Regalar un móvil a un niño o niña no equivale a confiar en él; equivale, ante todo, a asumir una responsabilidad adulta. Como advierte con lucidez María Zabala, entregar un smartphone “envuelto”, como si fuera una consola, es un error conceptual. Un teléfono inteligente es comunicación permanente, consumo ilimitado, exposición temprana y construcción de identidad. Por eso, especialmente bajo los 12 años, la pregunta no debiera ser qué celular comprar, sino qué necesita realmente mi hijo. A veces, la respuesta no es un smartphone, sino un reloj con geolocalización, un dispositivo acotado que protege sin invadir.
En educación sabemos que no todo acceso temprano es progreso. Nadie dejaría a un niño solo en una biblioteca infinita sin mediación; sin embargo, eso es exactamente lo que ocurre cuando damos internet ilimitado, redes sociales abiertas y un teléfono sin configuración. No es confianza: es abandono digital.
Aquí aparece una verdad incómoda. A los adultos nos cuesta. Decimos que “nos pilló grandes”, que no entendemos la tecnología. Pero criar nunca ha sido fácil. Aprendimos a cocinar, a trabajar, a cumplir con trámites complejos.
Aprender a configurar un teléfono es hoy parte del mismo oficio: educar. Usar herramientas como Google Family Link o Apple En Familia no es control policial; es asumir que seguimos siendo responsables del entorno en el que crecen nuestros hijos.
Limitar el tiempo de uso, decidir qué aplicaciones pueden descargarse, establecer horarios de desconexión o restringir el acceso al router no es autoritarismo. Es coherencia educativa. Porque a esa edad nada es infinito: ni el azúcar, ni la televisión, ni los horarios. ¿Por qué habría de serlo la pantalla?
Si, aun así, se decide entregar un smartphone, el gesto debe ser pedagógico. No basta con el objeto.

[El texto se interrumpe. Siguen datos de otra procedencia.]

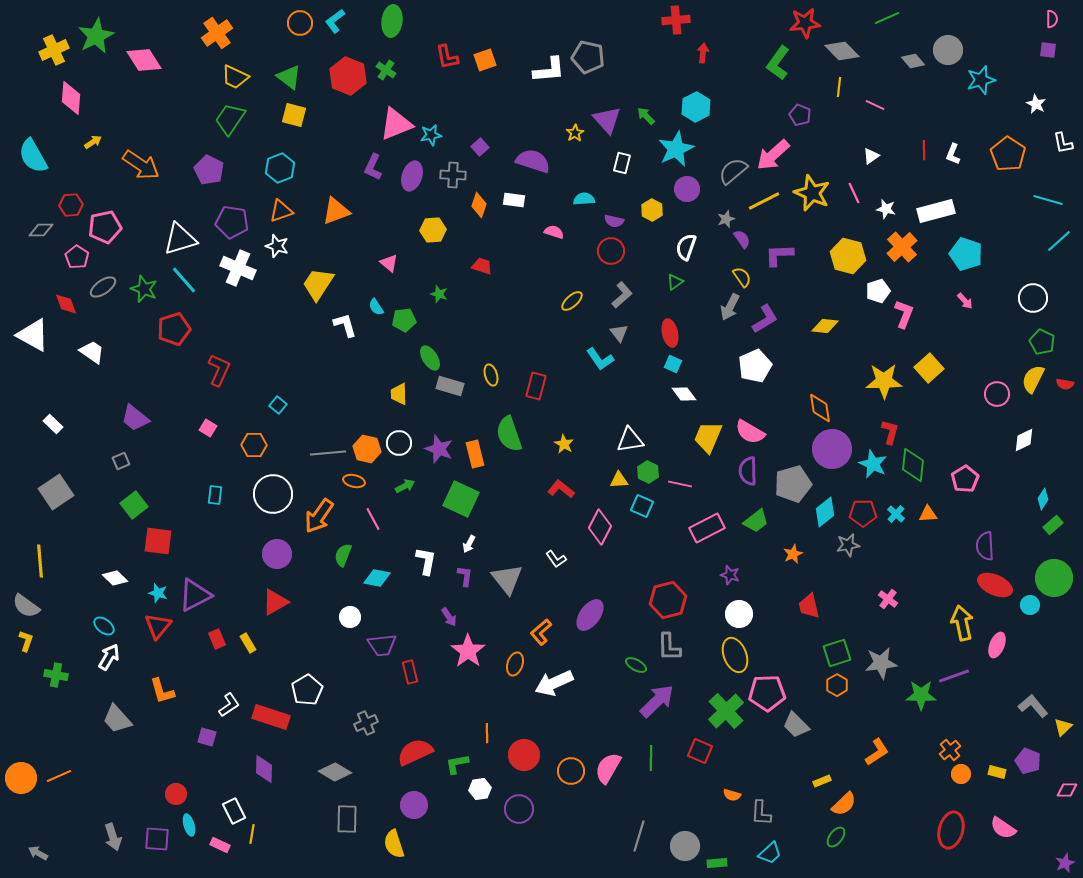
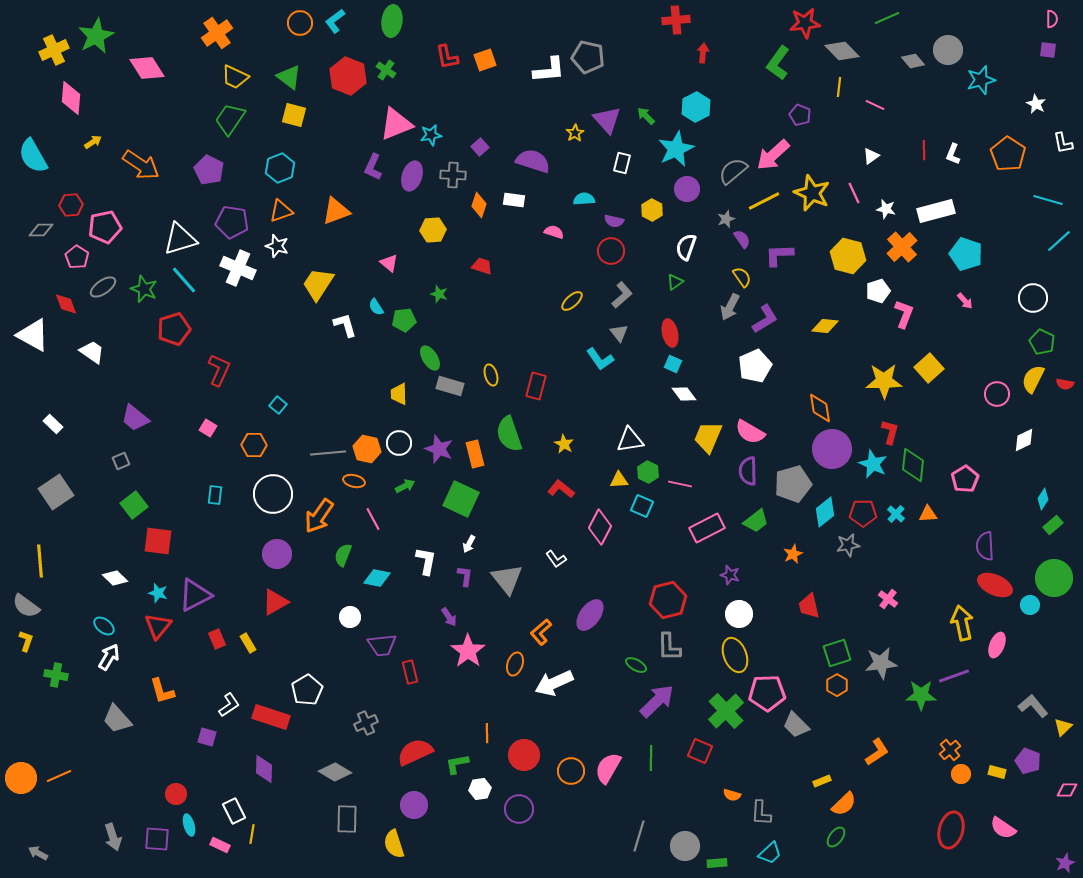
pink diamond at (144, 60): moved 3 px right, 8 px down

La recomendación es clara: acompañarlo de una conversación, incluso de una carta. Un texto que diga: creemos que ha llegado el momento, confiamos en ti, así hemos configurado este teléfono y estas son las normas que nos ayudarán a cuidarte. No desde el miedo, sino desde la corresponsabilidad. No como amenaza, sino como pacto. Y con una promesa adulta: si te equivocas, conversaremos; si algo no resulta, volveremos a empezar.
Educar en lo digital no es prohibir ni soltar; es acompañar. Cuando los niños crecen sabiendo que los adultos forman parte de la ecuación tecnológica, reclaman más autonomía, sí, pero también comprenden que no están solos frente a un mundo que no siempre sabe cuidarlos.
Esta Navidad, más que regalar pantallas, estamos llamados a regalar conversación, límites y presencia. Porque la tecnología no reemplaza la crianza: la vuelve más exigente. Y educar —también en tiempos digitales— sigue siendo un acto de amor, de responsabilidad y de profundo compromiso con el futuro.